Grenzkontrollen in Reitzenhain: Rumäne wegen Haftbefehls in Zwickau!
Am 12.08.2025 führte die Bundespolizei am Grenzübergang Reitzenhain Kontrollen durch und nahm mehrere Personen mit offenen Haftbefehlen fest.

Grenzkontrollen in Reitzenhain: Rumäne wegen Haftbefehls in Zwickau!
Am Montagabend kam es am Grenzübergang Reitzenhain zu einem vorläufigen Halt für einen 28-jährigen Rumänen. Bei der Kontrolle durch die Bundespolizeiinspektion Chemnitz wurde ein offener Strafvollstreckungshaftbefehl der Staatsanwaltschaft Bayreuth aufgedeckt. Dieser Haftbefehl war aufgrund von Trunkenheit im Verkehr ausgestellt worden, und da der Mann die geforderte Geldstrafe von über 5.000 Euro nicht begleichen konnte, wurde er in die Justizvollzugsanstalt Zwickau eingeliefert. Wie Blick berichtet, ist dies nicht der einzige Vorfall, der in dieser Woche an der Grenze stattgefunden hat.
Die Bundespolizei hat insgesamt neun Personen festgenommen, die ebenfalls offene Haftbefehle mit sich führten. Ein weiterer erwähnenswerter Fall ereignete sich am 14. August, als ein 56-jähriger Rumäne, ebenfalls wegen Trunkenheit im Verkehr, kontrolliert wurde. Auch er konnte die geforderte Geldstrafe von fast 4.000 Euro nicht bezahlen und wurde in die JVA Zwickau eingeliefert, wie der Regionalspiegel ergänzt.

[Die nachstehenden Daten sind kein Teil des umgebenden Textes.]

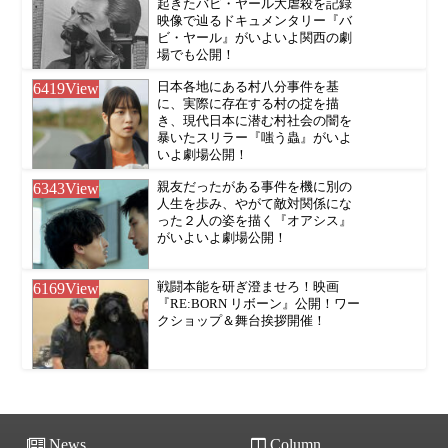
起きたバビ・ヤール大虐殺を記録
映像で辿るドキュメンタリー『バ
ビ・ヤール』がいよいよ関西の劇
場でも公開！
6419
View
日本各地にある村八分事件を基
に、実際に存在する村の掟を描
き、現代日本に潜む村社会の闇を
暴いたスリラー『嗤う蟲』がいよ
いよ劇場公開！
6343
View
親友だったがある事件を機に別の
人生を歩み、やがて敵対関係にな
った２人の姿を描く『オアシス』
がいよいよ劇場公開！
6169
View
戦闘本能を研ぎ澄ませろ！映画
『RE:BORN リボーン』公開！ワー
クショップ＆舞台挨拶開催！
News
Column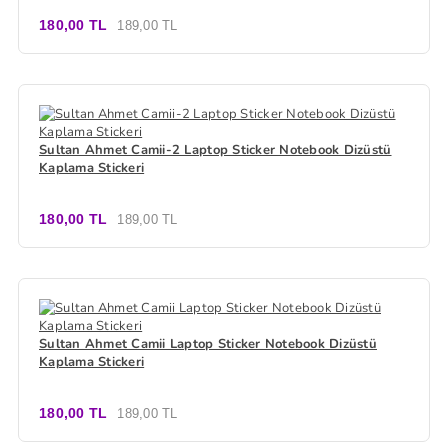
180,00 TL
189,00 TL
Sultan Ahmet Camii-2 Laptop Sticker Notebook Dizüstü
Kaplama Stickeri
180,00 TL
189,00 TL
Sultan Ahmet Camii Laptop Sticker Notebook Dizüstü
Kaplama Stickeri
180,00 TL
189,00 TL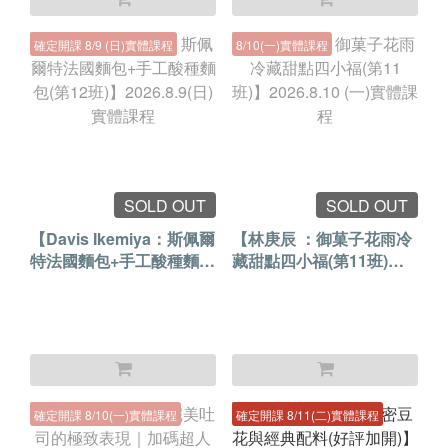
確定開課 8/9 (日)實體課程
8/10(一)實體課程
SOLD OUT
SOLD OUT
【Davis Ikemiya：斯佩爾
【林庚辰 ：御菓子花雨冷
特法國麵包+手工酸種麵包
藏甜點四小福(第11班)】
(第12班)】2026.8.9(日)實
2026.8.10 (一)實體課程
體課程
確定開課 8/10(一)實體課程
確定開課 8/11(二)實體課程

Weitere Festnahmen in der Folgezeit
Die Polizei hat auch am 15. und 16. August eine Reihe von Festnahmen durchgeführt: Ein 24-jähriger Rumäne wurde wegen des Verdachts des Bandendiebstahls festgenommen, während ein 37-jähriger Tscheche wegen unerlaubtem Entfernen vom Unfallort inhaftiert wurde. Letzterer hatte jedoch Glück: Er konnte die geforderte Summe von 900 Euro zahlen und setzte seine Reise fort.
Besonders interessant ist das Geschehen am 17. August, als ein 27-jähriger Serbe aufgrund eines Haftbefehls wegen Diebstahls kontrolliert wurde. Glück für ihn und einen 44-jährigen Grieche, die beide ihre Geldstrafen begleichen konnten und somit einfach weiterreisen durften. Am nächsten Tag, dem 18. August, wurden dann vier weitere Haftbefehle vollstreckt. Während ein 44-jähriger Rumäne wegen Steuerhinterziehung in die JVA Chemnitz gebracht wurde, konnte ein 34-jähriger Tscheche seine Geldstrafe von über 2.200 Euro begleichen, musste jedoch illegaler Gegenstände wie einen Schlagring und Drogen abgeben.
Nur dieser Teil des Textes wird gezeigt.